Nicholls SJ, Ryan DH, Deanfield J, Ferreira D, Lang CC, Lincoff AM, Lingvay I, Lübker C, Terns PP, Rasmussen S, Stensen S, Weeke PE, Kahn SE, SELECT Trial Investigators
Key Finding
Semaglutide reduced hospital stays by 11% in people with obesity and heart disease, preventing 2 hospitalizations and 19 hospital days per 100 patients per year.
What This Study Found
Statistics Decoded
Why This Matters
This extends semaglutide's value beyond just weight loss and heart protection to keeping people out of hospitals altogether, potentially saving healthcare systems millions while improving quality of life. For patients with obesity and heart disease, this means fewer disruptions to life, less time away from family and work, and reduced healthcare costs.
Original Abstract
The primary analysis of the SELECT randomized clinical trial suggests that semaglutide reduced the rates of cardiovascular (CV) death, myocardial infarction, and stroke in patients with established CV disease (CVD) and overweight or obesity without diabetes. However, the effect of semaglutide on hospitalizations in this population remains unknown. To determine the impact of semaglutide on total hospital admissions and duration of hospital stay. The SELECT trial included patients aged 45 years or older with established CVD and a body mass index (BMI, calculated as weight in kilograms divided by height in meters squared) of 27 or higher without diabetes at 804 clinical settings across North America, South America, Europe, Asia, Africa, and Australia.
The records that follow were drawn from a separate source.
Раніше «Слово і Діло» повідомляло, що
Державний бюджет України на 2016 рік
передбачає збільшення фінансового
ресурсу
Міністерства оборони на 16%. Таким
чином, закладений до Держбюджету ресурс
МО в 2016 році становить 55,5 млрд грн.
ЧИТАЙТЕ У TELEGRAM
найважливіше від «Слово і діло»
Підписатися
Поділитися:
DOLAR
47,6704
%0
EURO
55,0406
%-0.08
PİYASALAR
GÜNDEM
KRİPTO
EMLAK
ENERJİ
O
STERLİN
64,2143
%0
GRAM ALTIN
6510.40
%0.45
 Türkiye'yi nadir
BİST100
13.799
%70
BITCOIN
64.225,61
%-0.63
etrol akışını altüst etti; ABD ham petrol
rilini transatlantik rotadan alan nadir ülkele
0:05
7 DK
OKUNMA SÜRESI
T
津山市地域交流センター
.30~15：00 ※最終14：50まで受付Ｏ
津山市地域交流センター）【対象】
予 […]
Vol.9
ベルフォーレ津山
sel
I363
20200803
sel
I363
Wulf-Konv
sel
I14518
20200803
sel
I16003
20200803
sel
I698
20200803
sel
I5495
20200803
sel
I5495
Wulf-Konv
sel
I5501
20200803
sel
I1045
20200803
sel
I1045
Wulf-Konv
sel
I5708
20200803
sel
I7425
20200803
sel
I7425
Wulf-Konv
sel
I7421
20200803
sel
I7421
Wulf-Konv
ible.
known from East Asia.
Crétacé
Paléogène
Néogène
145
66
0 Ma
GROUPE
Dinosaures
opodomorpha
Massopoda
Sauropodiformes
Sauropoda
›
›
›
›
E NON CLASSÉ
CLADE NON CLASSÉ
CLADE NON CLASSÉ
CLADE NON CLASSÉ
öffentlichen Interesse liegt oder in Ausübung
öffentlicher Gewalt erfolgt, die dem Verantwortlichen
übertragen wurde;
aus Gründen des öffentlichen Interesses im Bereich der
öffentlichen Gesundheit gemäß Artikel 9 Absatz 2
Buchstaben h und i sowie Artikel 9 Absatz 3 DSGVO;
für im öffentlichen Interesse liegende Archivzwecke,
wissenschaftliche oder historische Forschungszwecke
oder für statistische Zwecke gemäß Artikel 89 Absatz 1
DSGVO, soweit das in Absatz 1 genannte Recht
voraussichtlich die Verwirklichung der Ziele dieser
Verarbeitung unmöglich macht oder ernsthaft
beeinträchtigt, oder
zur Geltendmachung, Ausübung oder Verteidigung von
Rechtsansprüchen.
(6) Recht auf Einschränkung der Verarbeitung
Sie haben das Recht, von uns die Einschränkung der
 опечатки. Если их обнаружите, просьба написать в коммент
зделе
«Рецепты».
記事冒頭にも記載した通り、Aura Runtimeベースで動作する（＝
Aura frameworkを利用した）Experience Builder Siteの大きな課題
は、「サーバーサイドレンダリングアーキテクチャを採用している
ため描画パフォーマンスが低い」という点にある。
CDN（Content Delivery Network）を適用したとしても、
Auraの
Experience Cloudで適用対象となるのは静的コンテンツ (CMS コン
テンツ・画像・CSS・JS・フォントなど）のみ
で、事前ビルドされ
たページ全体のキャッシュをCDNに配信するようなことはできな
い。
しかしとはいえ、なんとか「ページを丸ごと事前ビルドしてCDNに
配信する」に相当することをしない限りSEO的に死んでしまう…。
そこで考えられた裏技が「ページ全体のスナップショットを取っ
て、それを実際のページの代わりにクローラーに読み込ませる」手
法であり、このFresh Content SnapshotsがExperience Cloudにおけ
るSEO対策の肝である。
Patients were randomized from October 2018 to March 2021. This prespecified exploratory analysis was conducted from February 2024 to September 2025. Once-weekly subcutaneous semaglutide, 2.4 mg, or placebo. The total number of hospital admissions and days in hospital between the semaglutide and placebo groups. A total of 17 604 patients (median [IQR] age, 61.0 [55.0-68.0] years; 4872 female patients [27.7%]; median [IQR] BMI, 32.1 [29.7-35.7]) were followed up for a median (IQR) period of 41.8 (33.0-47.0) months. There were 11 287 hospital admissions. The number of total hospitalizations was lower in the semaglutide group vs placebo for any indication (18.3 vs 20.4 admissions per 100 patient-years; mean ratio [MR], 0.90; 95% CI, 0.85-0.95; P < .001) and for serious adverse events (15.2 vs 17.1 admissions per 100 patient-years; MR, 0.89; 95% CI, 0.84-0.94; P < .001). The number of days hospitalized for any indication per 100 patient-years was lower in the semaglutide group vs placebo (157.2 vs 176.2 days; rate ratio [RR], 0.89; 95% CI, 0.82-0.98; P = .01), as well as hospitalizations for serious adverse events (137.6 vs 153.9 days; RR, 0.89; 95% CI, 0.81-0.98; P = .02). No heterogeneity was observed for the reduction of hospital admissions with semaglutide in selected subgroups, including BMI, age, and sex. In this prespecified exploratory analysis of the SELECT randomized clinical trial, the trial cohort had a high rate of hospital admissions. Treatment with once-weekly semaglutide was associated with significant reductions in hospital admissions and overall time spent in hospital, extending its benefits beyond CV risk reduction. ClinicalTrials.gov Identifier: NCT03574597.